As I’ve made clear before, out of this list of a hundred words, thirty-two are very straightforward to teach. These are:

  2 and VCC        6   in VC            10 it VC                 14 on VC
18 at VC              20 but CVC        21 that CVC         22 with CVC
25 can CVC         27 up VC           28 had CVC          34 this CVC
36 went CVCC    41 not CVC       42 then CVC         48 mum CVC
50 them CVC      54 dad CVC       55 big CVC           56 when CVC
57 it’s VCC         64 will CVC        66 back CVC        67 from CCVC
69 him CVC        71 get CVC        72 just CVCC       77 got CVC
91 if VC               92 help CVCC    96 off VC            100 an VC.

All the rest should be sorted according to sound and taught as spelling alternatives of those sounds. For example, the words 'they', 'day', 'made' and 'make' can be taught as spelling alternatives of the sound /ae/: [ ey ], [ ay ], or [ a-e ].

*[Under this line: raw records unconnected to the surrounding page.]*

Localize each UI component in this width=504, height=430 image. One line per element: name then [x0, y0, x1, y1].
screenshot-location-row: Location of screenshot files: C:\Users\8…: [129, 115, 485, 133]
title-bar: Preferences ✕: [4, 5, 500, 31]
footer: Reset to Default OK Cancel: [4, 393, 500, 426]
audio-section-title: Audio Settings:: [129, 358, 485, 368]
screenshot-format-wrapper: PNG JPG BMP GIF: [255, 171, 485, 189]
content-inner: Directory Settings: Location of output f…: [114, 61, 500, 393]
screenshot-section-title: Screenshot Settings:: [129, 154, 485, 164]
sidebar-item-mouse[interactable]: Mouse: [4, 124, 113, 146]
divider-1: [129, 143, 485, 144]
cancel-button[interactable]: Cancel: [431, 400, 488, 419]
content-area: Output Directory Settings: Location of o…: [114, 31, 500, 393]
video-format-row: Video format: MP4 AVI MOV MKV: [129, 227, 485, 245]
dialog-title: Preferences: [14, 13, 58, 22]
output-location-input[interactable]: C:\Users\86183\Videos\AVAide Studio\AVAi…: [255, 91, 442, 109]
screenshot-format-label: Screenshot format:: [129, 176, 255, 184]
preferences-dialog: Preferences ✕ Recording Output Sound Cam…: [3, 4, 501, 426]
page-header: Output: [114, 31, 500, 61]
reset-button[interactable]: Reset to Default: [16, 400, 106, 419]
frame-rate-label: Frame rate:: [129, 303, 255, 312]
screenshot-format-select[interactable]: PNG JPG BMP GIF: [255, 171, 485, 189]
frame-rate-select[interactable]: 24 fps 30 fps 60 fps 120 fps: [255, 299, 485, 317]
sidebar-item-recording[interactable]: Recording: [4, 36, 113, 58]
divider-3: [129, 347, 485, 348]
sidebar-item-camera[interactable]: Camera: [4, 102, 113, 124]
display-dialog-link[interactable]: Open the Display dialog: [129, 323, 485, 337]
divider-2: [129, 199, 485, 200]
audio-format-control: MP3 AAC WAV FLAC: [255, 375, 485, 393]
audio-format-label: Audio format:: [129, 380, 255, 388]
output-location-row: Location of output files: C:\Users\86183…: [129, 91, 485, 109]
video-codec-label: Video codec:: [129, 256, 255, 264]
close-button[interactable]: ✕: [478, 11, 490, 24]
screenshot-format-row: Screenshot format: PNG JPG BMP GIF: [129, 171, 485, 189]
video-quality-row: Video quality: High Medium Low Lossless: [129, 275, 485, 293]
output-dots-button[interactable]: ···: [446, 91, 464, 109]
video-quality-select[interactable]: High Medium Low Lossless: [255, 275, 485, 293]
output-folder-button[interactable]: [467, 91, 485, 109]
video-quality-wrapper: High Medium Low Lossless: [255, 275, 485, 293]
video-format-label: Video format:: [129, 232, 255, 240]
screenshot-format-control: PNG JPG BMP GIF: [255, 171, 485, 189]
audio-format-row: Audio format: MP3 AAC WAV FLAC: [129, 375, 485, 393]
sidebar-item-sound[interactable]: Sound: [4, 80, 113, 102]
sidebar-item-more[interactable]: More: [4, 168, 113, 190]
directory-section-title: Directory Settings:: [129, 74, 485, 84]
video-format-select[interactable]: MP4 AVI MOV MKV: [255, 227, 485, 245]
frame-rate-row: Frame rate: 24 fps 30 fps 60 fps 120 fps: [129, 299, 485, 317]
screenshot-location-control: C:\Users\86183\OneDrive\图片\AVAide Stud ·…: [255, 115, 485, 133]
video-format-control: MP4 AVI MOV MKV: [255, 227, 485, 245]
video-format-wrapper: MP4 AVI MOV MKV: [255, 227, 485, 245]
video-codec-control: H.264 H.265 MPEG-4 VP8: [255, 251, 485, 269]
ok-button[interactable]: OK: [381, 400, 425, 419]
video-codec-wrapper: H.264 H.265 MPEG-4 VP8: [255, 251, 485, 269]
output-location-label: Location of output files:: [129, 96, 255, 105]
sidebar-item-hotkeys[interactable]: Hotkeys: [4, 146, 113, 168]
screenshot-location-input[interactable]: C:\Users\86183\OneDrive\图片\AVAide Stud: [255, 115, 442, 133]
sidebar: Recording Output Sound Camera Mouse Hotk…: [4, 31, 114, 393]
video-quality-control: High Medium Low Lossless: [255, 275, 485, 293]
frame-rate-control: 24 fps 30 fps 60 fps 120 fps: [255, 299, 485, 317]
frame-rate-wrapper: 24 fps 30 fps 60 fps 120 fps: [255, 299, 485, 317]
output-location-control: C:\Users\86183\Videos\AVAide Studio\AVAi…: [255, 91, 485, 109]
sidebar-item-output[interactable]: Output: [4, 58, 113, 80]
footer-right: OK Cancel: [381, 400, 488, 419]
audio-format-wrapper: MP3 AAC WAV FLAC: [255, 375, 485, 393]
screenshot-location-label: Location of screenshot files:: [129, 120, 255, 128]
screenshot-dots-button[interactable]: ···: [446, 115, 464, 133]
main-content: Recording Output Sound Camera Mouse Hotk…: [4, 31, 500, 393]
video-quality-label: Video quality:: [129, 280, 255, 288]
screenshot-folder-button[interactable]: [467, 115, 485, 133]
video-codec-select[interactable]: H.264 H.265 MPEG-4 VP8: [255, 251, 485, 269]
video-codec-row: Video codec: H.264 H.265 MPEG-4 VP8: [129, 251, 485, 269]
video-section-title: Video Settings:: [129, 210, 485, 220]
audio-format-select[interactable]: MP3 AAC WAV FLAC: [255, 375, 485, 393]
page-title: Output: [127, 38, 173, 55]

Why does this make sense? Because all children absorb the sounds of their own language naturally and teaching children anything they learn naturally, i.e. without having to be taught it, is a waste of time – theirs and the teacher’s. What children do need teaching is the writing script because no infant illiterate learns how the sounds of the language relate to the ways in which those sounds are spelled.

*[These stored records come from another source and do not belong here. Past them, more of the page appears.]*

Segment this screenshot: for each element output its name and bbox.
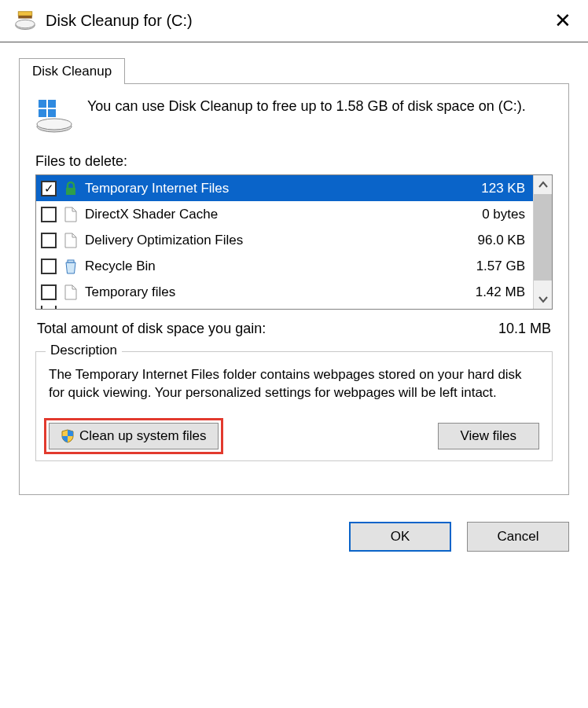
item-size: 1.42 MB bbox=[458, 284, 528, 300]
item-name: Recycle Bin bbox=[85, 259, 451, 274]
svg-rect-3 bbox=[18, 16, 32, 19]
clean-system-files-label: Clean up system files bbox=[79, 428, 207, 444]
scroll-thumb[interactable] bbox=[534, 194, 552, 281]
intro-text: You can use Disk Cleanup to free up to 1… bbox=[87, 97, 526, 116]
intro-row: You can use Disk Cleanup to free up to 1… bbox=[35, 97, 553, 134]
list-item[interactable]: Temporary files 1.42 MB bbox=[36, 279, 533, 305]
ok-button[interactable]: OK bbox=[349, 522, 451, 552]
item-size: 1.57 GB bbox=[458, 259, 528, 274]
svg-rect-5 bbox=[48, 100, 56, 108]
file-icon bbox=[63, 283, 79, 302]
item-name: Temporary Internet Files bbox=[85, 181, 451, 196]
tab-disk-cleanup[interactable]: Disk Cleanup bbox=[19, 58, 125, 84]
checkbox[interactable] bbox=[41, 207, 57, 222]
checkbox[interactable]: ✓ bbox=[41, 181, 57, 196]
clean-system-files-button[interactable]: Clean up system files bbox=[49, 423, 219, 449]
checkbox[interactable] bbox=[41, 233, 57, 248]
description-group: Description The Temporary Internet Files… bbox=[35, 351, 553, 461]
tab-strip: Disk Cleanup bbox=[19, 58, 569, 83]
svg-rect-10 bbox=[66, 188, 75, 195]
svg-point-1 bbox=[16, 20, 35, 28]
total-value: 10.1 MB bbox=[498, 321, 551, 337]
item-size: 0 bytes bbox=[458, 207, 528, 222]
list-item[interactable]: Recycle Bin 1.57 GB bbox=[36, 253, 533, 279]
files-to-delete-label: Files to delete: bbox=[35, 153, 553, 170]
scrollbar[interactable] bbox=[533, 175, 552, 309]
svg-rect-4 bbox=[39, 100, 46, 108]
scroll-up-button[interactable] bbox=[534, 175, 552, 194]
item-size: 123 KB bbox=[458, 181, 528, 196]
svg-rect-11 bbox=[68, 260, 74, 262]
svg-rect-6 bbox=[39, 109, 46, 117]
item-size: 96.0 KB bbox=[458, 233, 528, 248]
item-name: Temporary files bbox=[85, 284, 451, 300]
dialog-content: Disk Cleanup You can use Disk Cleanup to… bbox=[0, 42, 588, 508]
files-listbox: ✓ Temporary Internet Files 123 KB Direct… bbox=[35, 174, 553, 310]
scroll-down-button[interactable] bbox=[534, 290, 552, 309]
svg-point-9 bbox=[37, 119, 72, 130]
description-text: The Temporary Internet Files folder cont… bbox=[49, 366, 539, 402]
list-item-partial bbox=[36, 305, 533, 309]
scroll-track[interactable] bbox=[534, 281, 552, 290]
checkbox bbox=[41, 306, 57, 310]
description-group-title: Description bbox=[46, 343, 122, 358]
item-name: Delivery Optimization Files bbox=[85, 233, 451, 248]
recycle-bin-icon bbox=[63, 257, 79, 276]
drive-icon bbox=[35, 97, 73, 134]
list-item[interactable]: ✓ Temporary Internet Files 123 KB bbox=[36, 175, 533, 201]
list-item[interactable]: Delivery Optimization Files 96.0 KB bbox=[36, 227, 533, 253]
checkbox[interactable] bbox=[41, 284, 57, 300]
close-button[interactable]: ✕ bbox=[547, 9, 579, 33]
window-title: Disk Cleanup for (C:) bbox=[46, 12, 547, 30]
cancel-button[interactable]: Cancel bbox=[467, 522, 569, 552]
tab-panel: You can use Disk Cleanup to free up to 1… bbox=[19, 83, 569, 495]
total-row: Total amount of disk space you gain: 10.… bbox=[37, 321, 551, 337]
titlebar: Disk Cleanup for (C:) ✕ bbox=[0, 0, 588, 42]
total-label: Total amount of disk space you gain: bbox=[37, 321, 266, 337]
svg-rect-2 bbox=[18, 11, 32, 15]
disk-cleanup-icon bbox=[14, 10, 36, 32]
list-item[interactable]: DirectX Shader Cache 0 bytes bbox=[36, 201, 533, 227]
shield-icon bbox=[61, 429, 75, 443]
file-icon bbox=[63, 205, 79, 224]
view-files-label: View files bbox=[461, 428, 517, 444]
checkbox[interactable] bbox=[41, 259, 57, 274]
svg-rect-7 bbox=[48, 109, 56, 117]
view-files-button[interactable]: View files bbox=[438, 423, 540, 449]
dialog-button-row: OK Cancel bbox=[0, 508, 588, 566]
list-rows: ✓ Temporary Internet Files 123 KB Direct… bbox=[36, 175, 533, 309]
item-name: DirectX Shader Cache bbox=[85, 207, 451, 222]
lock-icon bbox=[63, 179, 79, 198]
file-icon bbox=[63, 231, 79, 250]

The only really difficult word to teach in this list is the word 'one', where, in modern pronunciation, it sounds like /w/ /o/ /n/. This word was once said as 'ane' and, while the way we say it has changed, the spelling remains similar. How should you teach it? It’s probably a good idea to teach it as a word pupils need to remember, because teaching the spelling [ o ] as two sounds /w/ and /o/ is probably more complicated, although children certainly don’t seem to have a problem recognising that the spelling [ x ] represent the sounds /k/ and /s/. Furthermore, 'Mr' and 'Mrs' are abbreviations and can be taught as indicated. 

Of course, it goes without saying that no high quality phonics programme will have the slightest difficulty in teaching any of the above words - or any words for that matter!